§ **WHAT IS REQUIRED**
Everything in the listing below needs restating exactly, apart from the pictures.

§ **INPUT DATA**
....................

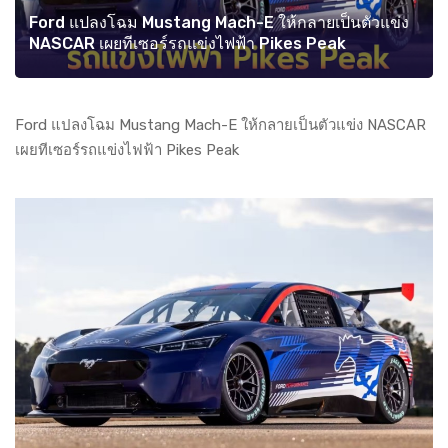
Ford แปลงโฉม Mustang Mach-E ให้กลายเป็นตัวแข่ง
NASCAR เผยทีเซอร์รถแข่งไฟฟ้า Pikes Peak
Ford แปลงโฉม Mustang Mach-E ให้กลายเป็นตัวแข่ง NASCAR
เผยทีเซอร์รถแข่งไฟฟ้า Pikes Peak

....................

§ **REPLY TO THE EXERCISE**
Ford แปลงโฉม Mustang Mach-E ให้กลายเป็นตัวแข่ง
NASCAR เผยทีเซอร์รถแข่งไฟฟ้า Pikes Peak
Ford แปลงโฉม Mustang Mach-E ให้กลายเป็นตัวแข่ง NASCAR
เผยทีเซอร์รถแข่งไฟฟ้า Pikes Peak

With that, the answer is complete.